Bem-Vindos à Vizinhança demonstra que o trauma e a luxação que Dean, Nora, Ellie e Carter sentem, é quase difícil saber como lidar.

5 pipocas!

 

 

Disponível na Netflix.

Uma Garota de Muita Sorte: a verdade SEMPRE importa

Como Millennium – Os Homens Que Não Amavam as Mulheres de Stieg Larsson, Garota Exemplar de Gillian Flynn e A Garota no Trem de Paula Hawkins, Uma Garota de Muita Sorte de Jessica Knoll é um thriller psicológico intitulado carinhosamente como “Girl” que se tornou um pop; uma sensação cultural e estava destinado à adaptação – no caso deste último, um filme da Netflix com Knoll escrevendo o roteiro, Mike Barker dirigindo e Mila Kunis entregando uma das performances mais impactantes de sua bela carreira cinematográfica.

Este é um esforço difícil e às vezes sombrio e complicado de assistir, com várias cenas brutalmente intensas que retratam estupro e violência armada (se esse tipo de material atinge você de uma forma que deixa um impacto duradouro, este não é o filme para você). Uma Garota de Muita Sorte se passa em 2015 (o ano em que o romance foi publicado), e a primeira vez que vemos Ani de Kunis, ela está comprando talheres de luxo em Manhattan com seu noivo Luke (Finn Wittrock) – e quando o vendedor condescendente pede à “pequena” Ani para segurar um par de facas em suas mãos para sentir o peso, ela olha para baixo e vê as facas cobertas de sangue, e Luke no chão.

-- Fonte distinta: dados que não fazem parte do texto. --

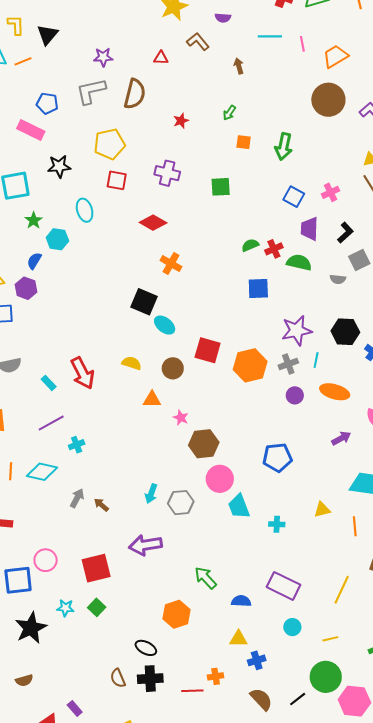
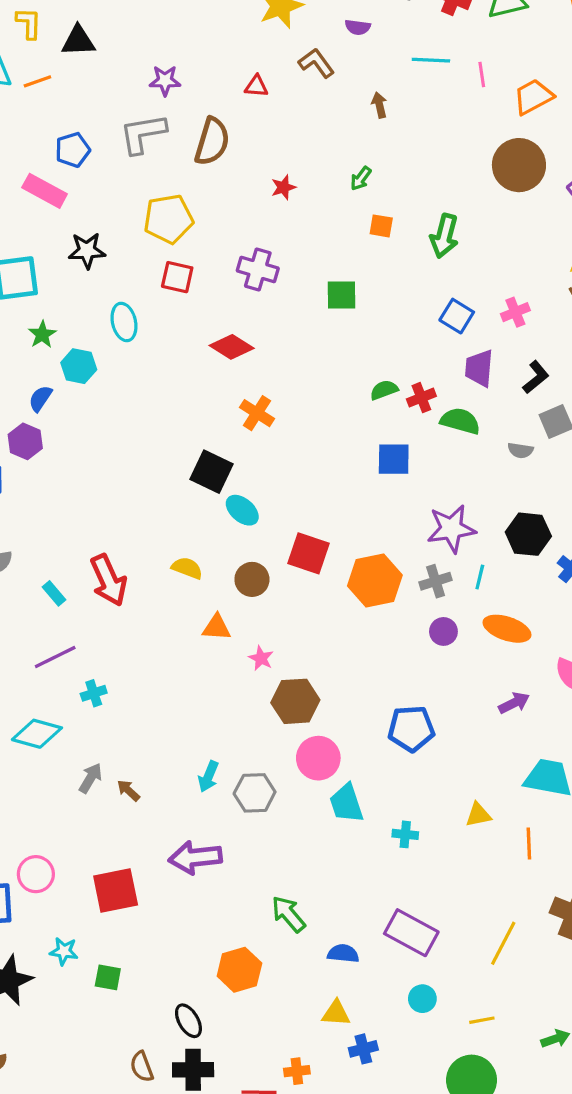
black triangle: (47, 35) -> (78, 41), turned 45
blue pentagon: (47, 103) -> (73, 150), turned -30
green square: (97, 607) -> (108, 977), moved, turned -36
black ellipse: (146, 648) -> (188, 1021), turned 30

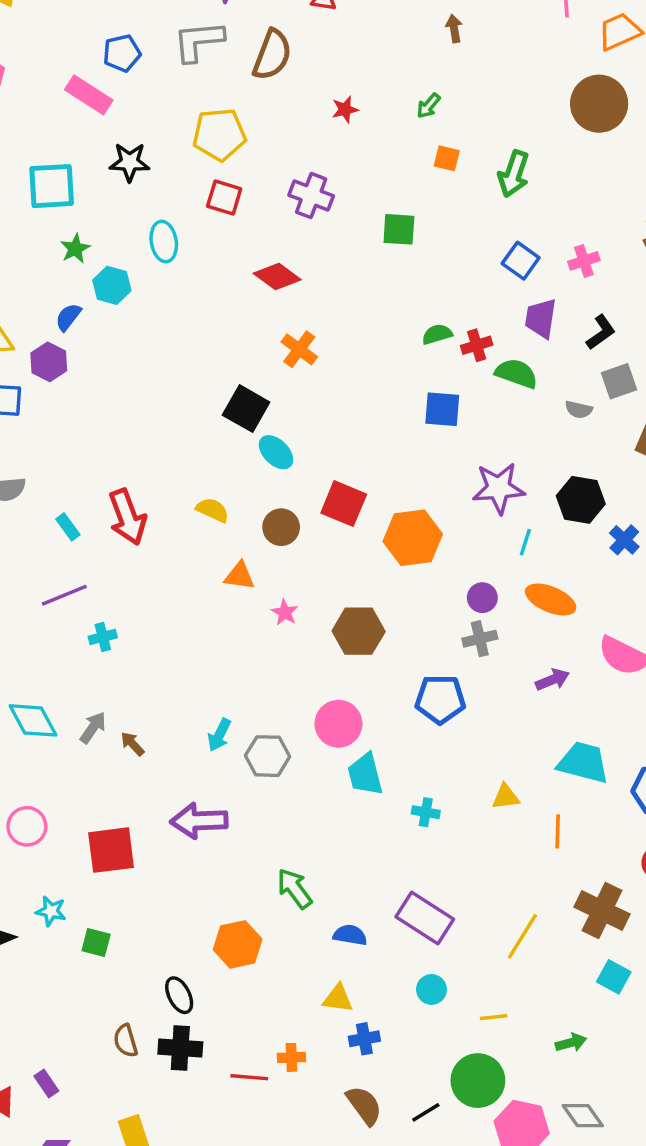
gray cross: (436, 581) -> (480, 639), moved
brown hexagon: (295, 701) -> (359, 631), moved
cyan diamond: (37, 734) -> (33, 720), moved, turned 42

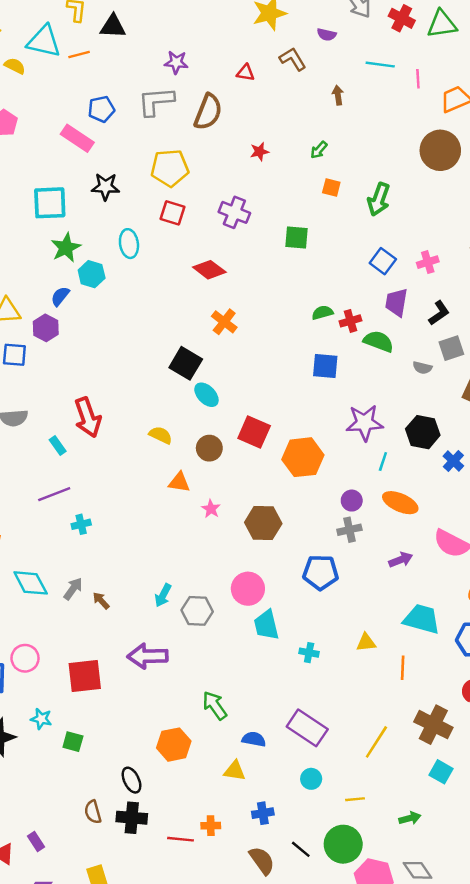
green star: (75, 249) -> (66, 248), size x1.4
red arrow: (127, 517) -> (88, 417), moved
yellow triangle: (338, 998) -> (235, 771), moved
black line: (426, 1112) -> (301, 849), moved, turned 70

Ani é atormentada por esses tipos de ilusões instantâneas e flashbacks, mesmo quando o mundo exterior pensa nela como a garota mais sortuda do mundo, com seu próximo casamento com o belo, rico e charmoso Luke, a perspectiva de um novo show dos sonhos como escritora do New York Times Magazine – e o fato de Ani ter sobrevivido a um tiroteio em massa em uma escola particular de elite em 1999.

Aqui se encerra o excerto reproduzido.